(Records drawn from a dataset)
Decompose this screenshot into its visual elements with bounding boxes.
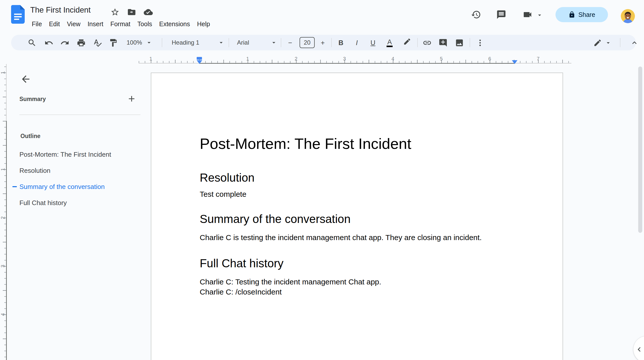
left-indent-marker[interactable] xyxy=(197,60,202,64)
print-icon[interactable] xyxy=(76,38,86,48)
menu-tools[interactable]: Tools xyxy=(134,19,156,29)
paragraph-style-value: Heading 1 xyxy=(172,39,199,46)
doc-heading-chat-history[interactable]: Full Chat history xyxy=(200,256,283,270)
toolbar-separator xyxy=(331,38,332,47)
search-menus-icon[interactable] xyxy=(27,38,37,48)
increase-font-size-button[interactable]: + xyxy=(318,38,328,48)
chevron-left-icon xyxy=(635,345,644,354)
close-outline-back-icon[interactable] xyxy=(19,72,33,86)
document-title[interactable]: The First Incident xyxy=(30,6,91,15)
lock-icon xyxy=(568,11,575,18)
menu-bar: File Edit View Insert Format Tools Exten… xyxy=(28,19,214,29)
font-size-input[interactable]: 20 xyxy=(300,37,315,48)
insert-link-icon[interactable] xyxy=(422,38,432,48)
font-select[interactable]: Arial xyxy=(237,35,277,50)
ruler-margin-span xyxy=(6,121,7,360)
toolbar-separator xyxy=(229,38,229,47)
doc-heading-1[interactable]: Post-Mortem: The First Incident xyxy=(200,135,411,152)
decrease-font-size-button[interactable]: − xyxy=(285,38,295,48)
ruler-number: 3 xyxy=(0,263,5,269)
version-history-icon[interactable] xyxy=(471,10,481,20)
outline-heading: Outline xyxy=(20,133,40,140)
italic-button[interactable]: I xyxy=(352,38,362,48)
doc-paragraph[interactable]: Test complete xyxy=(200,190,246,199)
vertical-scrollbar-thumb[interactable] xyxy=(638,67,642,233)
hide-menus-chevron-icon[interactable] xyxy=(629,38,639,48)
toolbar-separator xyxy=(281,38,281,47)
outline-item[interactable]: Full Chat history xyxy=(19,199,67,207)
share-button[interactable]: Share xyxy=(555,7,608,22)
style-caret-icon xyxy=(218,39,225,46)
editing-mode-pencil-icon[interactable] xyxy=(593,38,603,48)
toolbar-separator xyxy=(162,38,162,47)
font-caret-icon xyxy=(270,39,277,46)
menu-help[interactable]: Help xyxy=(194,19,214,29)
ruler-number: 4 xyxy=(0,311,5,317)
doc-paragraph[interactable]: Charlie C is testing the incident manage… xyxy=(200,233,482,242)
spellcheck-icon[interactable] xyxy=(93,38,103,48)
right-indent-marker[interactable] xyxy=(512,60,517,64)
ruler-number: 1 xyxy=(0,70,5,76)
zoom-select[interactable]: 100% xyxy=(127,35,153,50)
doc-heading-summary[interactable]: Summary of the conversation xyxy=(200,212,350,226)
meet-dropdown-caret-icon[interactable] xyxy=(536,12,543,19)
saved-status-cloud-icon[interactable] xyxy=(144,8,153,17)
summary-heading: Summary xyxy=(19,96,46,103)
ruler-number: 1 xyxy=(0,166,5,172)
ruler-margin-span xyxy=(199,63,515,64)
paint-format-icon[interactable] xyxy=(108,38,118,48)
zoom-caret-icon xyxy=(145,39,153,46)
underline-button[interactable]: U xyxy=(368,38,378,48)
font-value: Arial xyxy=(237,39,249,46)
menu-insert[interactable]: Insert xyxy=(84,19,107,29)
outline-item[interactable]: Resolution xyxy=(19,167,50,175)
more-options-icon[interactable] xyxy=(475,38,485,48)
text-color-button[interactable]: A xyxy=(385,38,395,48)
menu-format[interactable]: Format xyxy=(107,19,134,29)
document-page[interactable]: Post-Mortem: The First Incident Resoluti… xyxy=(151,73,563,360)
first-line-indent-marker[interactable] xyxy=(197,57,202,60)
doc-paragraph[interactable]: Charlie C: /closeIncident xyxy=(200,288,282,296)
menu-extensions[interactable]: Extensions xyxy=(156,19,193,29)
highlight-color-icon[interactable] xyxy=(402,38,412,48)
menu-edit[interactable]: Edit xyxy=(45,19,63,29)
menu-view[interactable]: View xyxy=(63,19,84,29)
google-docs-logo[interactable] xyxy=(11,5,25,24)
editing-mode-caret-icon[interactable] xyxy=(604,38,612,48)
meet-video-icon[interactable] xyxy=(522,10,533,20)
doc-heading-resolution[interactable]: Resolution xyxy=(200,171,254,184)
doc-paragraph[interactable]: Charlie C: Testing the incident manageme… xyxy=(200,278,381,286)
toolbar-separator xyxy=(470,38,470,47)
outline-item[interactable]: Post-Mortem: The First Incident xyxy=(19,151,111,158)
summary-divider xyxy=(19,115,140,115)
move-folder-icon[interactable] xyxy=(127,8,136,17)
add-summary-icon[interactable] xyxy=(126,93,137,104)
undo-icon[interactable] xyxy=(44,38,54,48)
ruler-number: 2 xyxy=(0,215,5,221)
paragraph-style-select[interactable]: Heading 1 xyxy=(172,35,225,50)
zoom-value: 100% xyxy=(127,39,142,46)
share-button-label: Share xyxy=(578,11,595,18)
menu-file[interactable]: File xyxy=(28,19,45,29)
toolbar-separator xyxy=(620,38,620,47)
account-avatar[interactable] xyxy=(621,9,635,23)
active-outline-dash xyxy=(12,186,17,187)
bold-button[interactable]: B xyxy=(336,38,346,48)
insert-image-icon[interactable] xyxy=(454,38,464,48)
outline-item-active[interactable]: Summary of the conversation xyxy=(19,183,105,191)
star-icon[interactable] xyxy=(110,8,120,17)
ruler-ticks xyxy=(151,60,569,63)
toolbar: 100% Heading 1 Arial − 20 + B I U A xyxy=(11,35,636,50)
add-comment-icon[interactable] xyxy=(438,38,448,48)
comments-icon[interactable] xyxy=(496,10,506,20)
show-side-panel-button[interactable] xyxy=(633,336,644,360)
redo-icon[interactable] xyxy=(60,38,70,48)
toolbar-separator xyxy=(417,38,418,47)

__TO DO__
Return each line of the data where the word "Chat" appears.

__REPLY__
doc-heading-chat-history[interactable]: Full Chat history xyxy=(200,256,283,270)
outline-item[interactable]: Full Chat history xyxy=(19,199,67,207)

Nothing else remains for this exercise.